Task to complete: Output all the entries word for word. Omit the pictures.

(Input for this task)

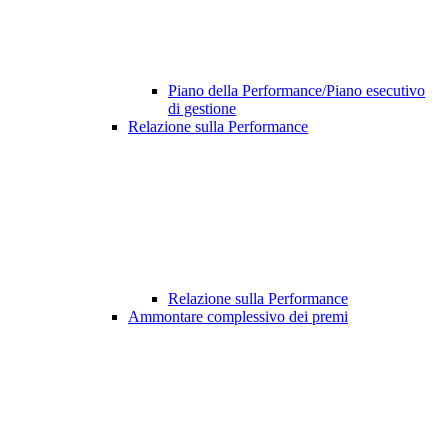
Piano della Performance/Piano esecutivo
di gestione
Relazione sulla Performance
Relazione sulla Performance
Ammontare complessivo dei premi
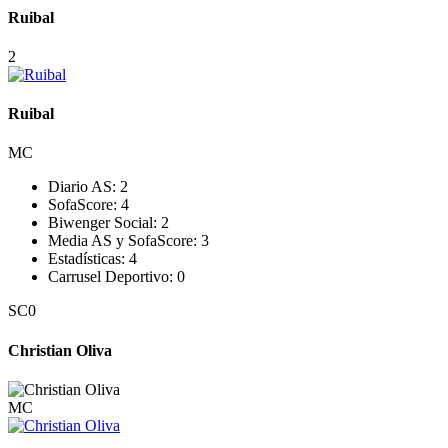
Ruibal
2
Ruibal
MC
Diario AS:
2
SofaScore:
4
Biwenger Social:
2
Media AS y SofaScore:
3
Estadísticas:
4
Carrusel Deportivo:
0
SC
0
Christian Oliva
MC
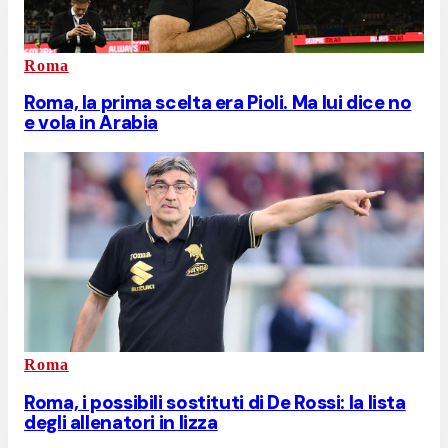
Roma
Roma, la prima scelta era Pioli. Ma lui dice no
e vola in Arabia
Roma
Roma, i possibili sostituti di De Rossi: la lista
degli allenatori in lizza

(End Input for this task)

Task answer:
Piano della Performance/Piano esecutivo
di gestione
Relazione sulla Performance
Relazione sulla Performance
Ammontare complessivo dei premi
Ruibal
2
Ruibal
MC
Diario AS:
2
SofaScore:
4
Biwenger Social:
2
Media AS y SofaScore:
3
Estadísticas:
4
Carrusel Deportivo:
0
SC
0
Christian Oliva
MC
Roma
Roma, la prima scelta era Pioli. Ma lui dice no
e vola in Arabia
Roma
Roma, i possibili sostituti di De Rossi: la lista
degli allenatori in lizza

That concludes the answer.